In the story, Amy Dorrit grows up debtor's prison, the Marshalsea, with her impoverished father. (Dickens's real father also was sent there.) After many Dicksonian twists, it turns out that the Dorrit family actually has an enormous inheritance which gets the father out of prison and allows them to hobnob with the elite. After more twists, the Dorrits loose all of its newfound wealth by investing it Mr. Merdle's bank, which had been all the rage of London until its Ponzi scheme blew up. (Bernie Madoff could have studied at Merdle's feet, except that Dickens's Merdle graciously committed suicide with a pen knife while enjoying a public steam bath.)
Although the Merdle Ponzi scheme destroys the Dorrits' wealth, the real economy allows Amy Dorrit to save and then marry her one true love, Arthur Clennam. When the bank collapsed, Arthur also lost all the capital of the business enterprise he and Daniel Doyce owned and operated. Arthur is sent to debtor's prison and is a broken man. The angelic Amy nurses him back to life, but then, out of male pride, Arthur refuses to let her pay off his debts to get him out of prison. (This is not a feminist story.) Amy then discovers that her inheritance also is lost to Merdle, so now she and Arthur are free to marry.... except that Arthur is still stuck in debtor's prison.
Enter the real-economy-as-savior in the form of Daniel Doyce. While away in St. Petersburg, Doyce perfects one of his inventions. As a result, their bankrupt company is about to boom again. So Arthur, his debts paid, leaves prison and marries Amy. True love and the real economy conquers the deceit of finance capital and the spend-thrift classes. If only.

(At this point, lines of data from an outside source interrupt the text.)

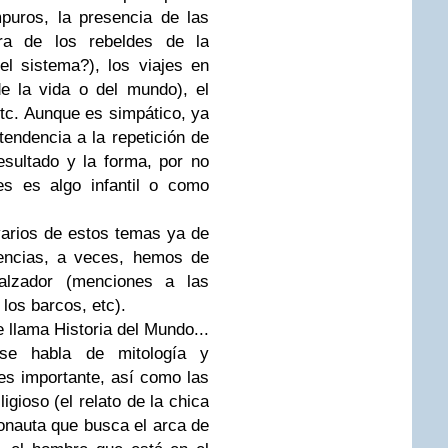
puros, la presencia de las
ra de los rebeldes de la
l sistema?), los viajes en
e la vida o del mundo), el
 etc. Aunque es simpático, ya
endencia a la repetición de
sultado y la forma, por no
s es algo infantil o como
varios de estos temas ya de
rencias, a veces, hemos de
alzador (menciones a las
los barcos, etc).
llama Historia del Mundo...
se habla de mitología y
es importante, así como las
ligioso (el relato de la chica
ronauta que busca el arca de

There's one more scene that could have been written yesterday -- a perfect parody of the Obama-Chrysler debt-holder negotiations. As we know, certain hedge funds and investment groups are whining about getting only 30 cents on each dollar of the Chrysler debt they hold. (In financial-speak, they are getting "haircuts".) Dickens takes this literally. Denks, who is a rent collector for a Mr. Casby, sleuths around the slums while, under Casby's orders, squeezing the poor tenants for every last penny owed. Meanwhile, Casby, who hides the origin of his wealth, is well known as a philanthropist, walking the same slums giving out alms to the poor, while winning the adulation of the very people he is ripping off. At the end of the PBS version, Denks can take no more. After being dressed down again by Casby for not squeezing the poor hard enough, he accosts his boss who is on a jaunt through the slum, waving to his admirers and patting the heads of impoverished children. Denks, before all, blows Casby's cover. Then to the jeers and amazement of the angry crowd, Denks says, among other things, "You are a driver in disguise, a screwer by deputy, a wringer, and squeezer, and shaver by substitute. You're a philanthropic sneak. You're a shabby deciever!'
Then Denks "whipped out a pair of shears, and swoooped upon the Patriarch from behind, and snipped off short the sacred locks that flowed upon his shoulders." I kid you not.
Now there's a bankruptcy court!
Les Leopold is the author of The Looting of America: How Wall Street's Game of Fantasy Finance Destroyed Our Jobs, Pensions, and Prosperity-- and What We Can Do about It, (Chelsea Green Publishing, June 2009)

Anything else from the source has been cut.